Cos’è l’uomo? Perché ama? Perché sbaglia? Perché si fida del caso?  Perché spera? Perché tradisce i suoi simili? I racconti che si dipanano nel corso delle dieci giornate parlano del mistero contraddittorio ma non insensato che è l’uomo. Il senso di raccontarsi delle storie non è quello di un mero passatempo, ma di arginare il delirio bestiale della malattia con un irrobustimento della coscienza.

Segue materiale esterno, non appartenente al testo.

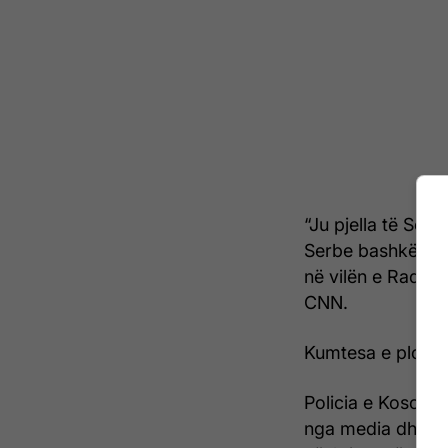
“Ju pjella të Ser
Serbe bashkëpunon
në vilën e Radoiqi
CNN.
Kumtesa e plotë 
Policia e Kosovë
nga media dhe ga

E quanto s’irrobustisce la coscienza di Renzo con la peste! Il perdono a Don Rodrigo avviene dentro il lazzaretto, e non sarebbe stato possibile in nessun altro luogo. Il signorotto capace di soprusi e l’animo iroso del giovane di paese sarebbero rimasti nemici giurati a vita, se a legarli non fosse arrivato il pensiero incarnato della fragilità: e allora nel luogo dove si muore, e dove Don Rodrigo morirà, due nemici – grazie alle parole di Padre Cristoforo, che aprono la coscienza di Renzo – si guardano da uomini per la prima volta; simili perché ciascuno teme di perdere ciò che ha di più caro (per Don Rodrigo è la propria vita, per Renzo è Lucia).

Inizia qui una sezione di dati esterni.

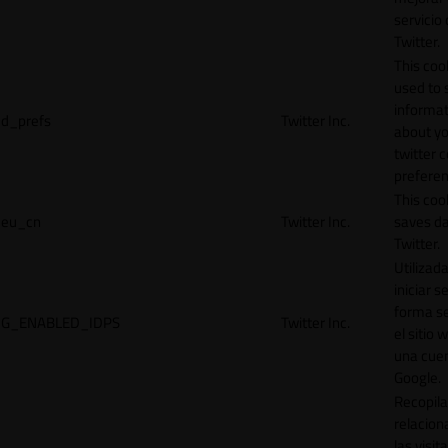
servicio
Twitter.
This cook
used to 
informat
d_prefs
Twitter Inc.
about y
twitter 
preferen
This coo
eu_cn
Twitter Inc.
saves da
Twitter.
Utilizad
iniciar s
forma s
G_ENABLED_IDPS
Twitter Inc.
el sitio 
una cue
Google.
Recopila
relacion
las visit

La misura del perdono, ci fa desumere Manzoni, è quella forza contagiosa che ci è chiesto di diffondere, proprio quando altri contagi vorrebbero isolarci gli uni dagli altri.

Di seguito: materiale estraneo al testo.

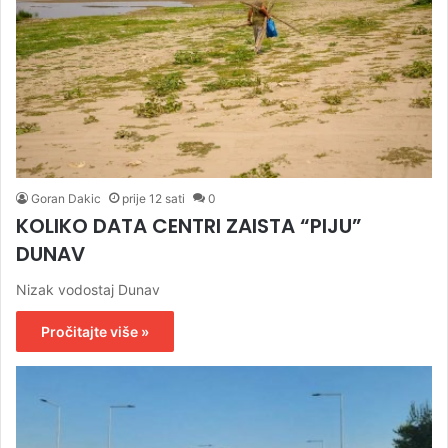
Goran Dakic
prije 12 sati
0
KOLIKO DATA CENTRI ZAISTA “PIJU”
DUNAV
Nizak vodostaj Dunav
Pročitajte više »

E così come in questi giorni ci arrivano voci di semplici parroci di paese che dai luoghi della quarantena si rimboccano le maniche affinché il bene che è la comunità non si perda, ecco che ne ritroviamo una molto simile nelle vecchie pagine di quel libro che siamo stati costretti a studiare a scuola. Mentre vaga disperato alla ricerca di Lucia dentro il lazzaretto, Renzo si ferma ad ascoltare la predica di Padre Felice che si rivolge alle anime dei morti, ai malati e a quelli predisposti alla cura dei malati. La proposta sincera che quel semplice frate fa resta valida qui e ora. Si può benedire Dio in mezzo alla malattia, perché non è Lui che punisce con le pestilenze, ma perché è l’essere fatti a Sua Immagine che ci salva dagli incubi e dalle trappole del nostro egoismo:

Benedetto il Signore! Benedetto nella giustizia, benedetto nella misericordia! benedetto nella morte, benedetto nella salute! benedetto in questa scelta che ha voluto far di noi! Oh! perché l’ha voluto, figliuoli, se non per serbarsi un piccol popolo corretto dall’afflizione, e infervorato dalla gratitudine? se non a fine che, sentendo ora più vivamente, che la vita è un suo dono, ne facciamo quella stima che merita una cosa data da Lui, l’impieghiamo nell’opere che si possono offrire a Lui? se non a fine che la memoria de’ nostri patimenti ci renda compassionevoli e soccorrevoli ai nostri prossimi?